クロアワビが持つ消化酵素の種類と特性の解明
研究課題名:アワビ類における腸内共生細菌叢形成過程の把握
実施年度:平成15年度
浅海増殖部 生物特性研究室 丹羽 健太郎

目的


 アワビ類は海藻類を食べますが、その消化酵素の種類や活性を知ることは、天然海域での餌の解明や最適な放流場の選定などに重要です。しかし暖流系のクロアワビでは消化酵素の精製例もなく、その特性も調べられていませんでした。そこでクロアワビ消化酵素の種類と活性の高い多糖類分解酵素についてその特性を調べました。

方法


 クロアワビ成貝( 殻長6 -11cm) の消化管内容液、消化盲嚢(しょうかもうのう)(肝膵臓にあたる器官)の磨砕液に含まれる消化酵素の活性を調べました。

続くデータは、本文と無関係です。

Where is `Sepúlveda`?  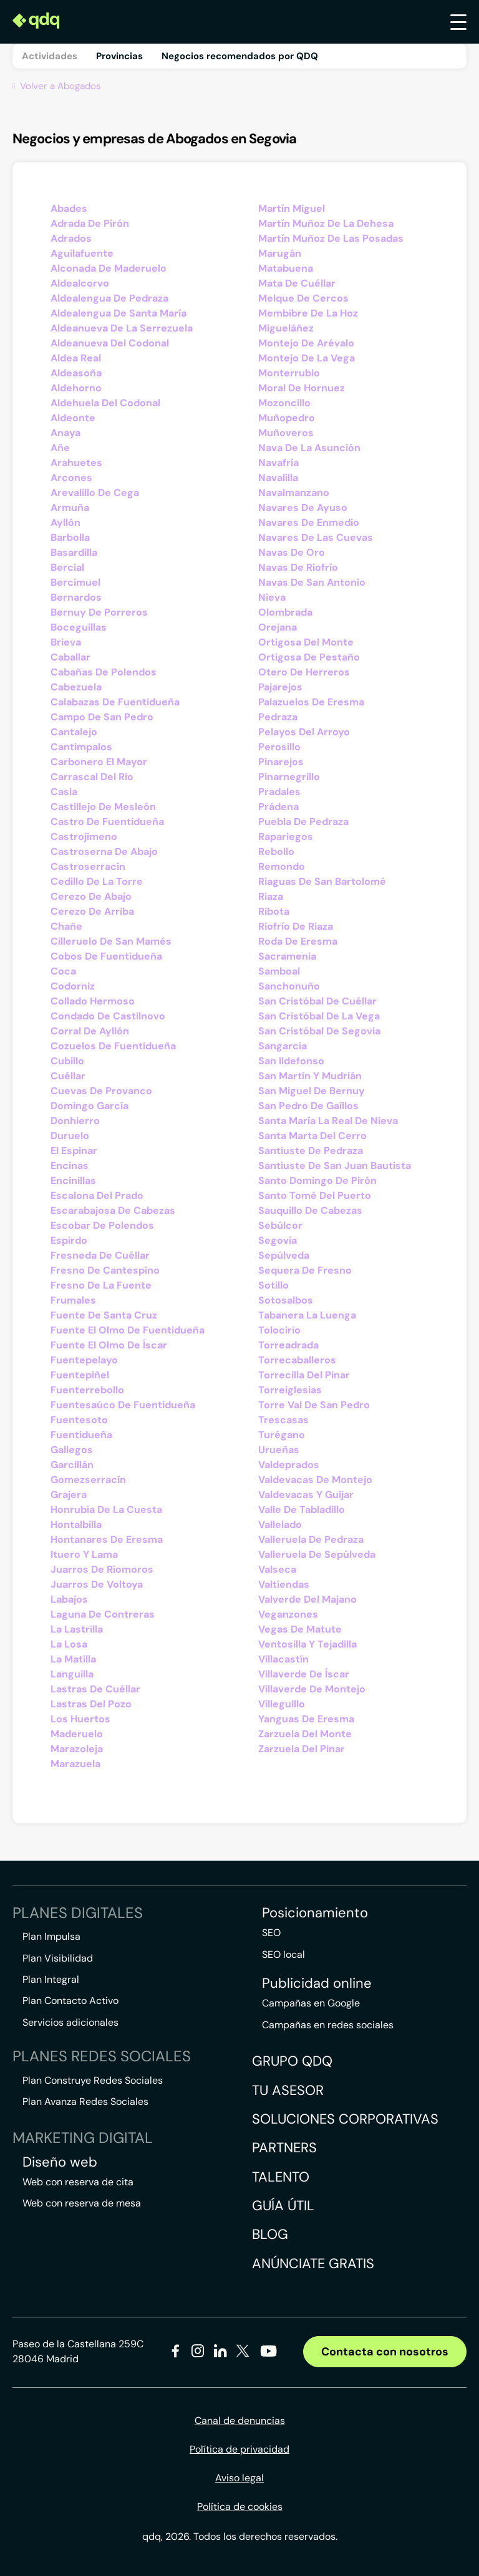 Sepúlveda is located at coordinates (283, 1255).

また、消化酵素のなかで活性の高かったアルギン酸リアーゼ、セルラーゼ、マンナナーゼを精製してその特性を調べました。

結果と解析


 消化管内溶液と消化盲嚢磨砕液から検出された酵素は、脂肪酸、アミノ酸、種々の糖質の代謝分解酵素など計19種類で、クロアワビ消化酵素が予想より多様な種類で構成されていることが分かりました( 表1)。アルギン酸リアーゼ、セルラーゼ、マンナナーゼの分子量はそれぞれ27.5、64.6、38.1kDa、至適pH は7.0、5.0、5.0、至適温度は40、40、55℃ でした。これらの消化酵素の基質(酵素が反応する物質)は、褐藻に含まれるアルギン酸、海藻類全般に含まれるセルロース、緑藻と紅藻に含まれるデンプンで、活性の高さはアワビ類の食性を反映したものと考えられます。
表1.検出されたクロアワビ消化酵素とその活性

波及効果


 消化酵素活性が高いマンナナーゼの基質マンナンは紅藻アマノリや緑藻ミル属の藻類に含まれますが、これらの海藻は種苗生産現場では未利用です。酵素活性の知見はクロアワビ人工餌の改良に貢献することができると考えられます。

発表


    丹羽健太郎・青野英明・澤辺智雄(印刷中)クロアワビ Haliotis discus discus における消化酵素の多様性と主要多糖類分解酵素の酵素化学的特徴.水産増殖.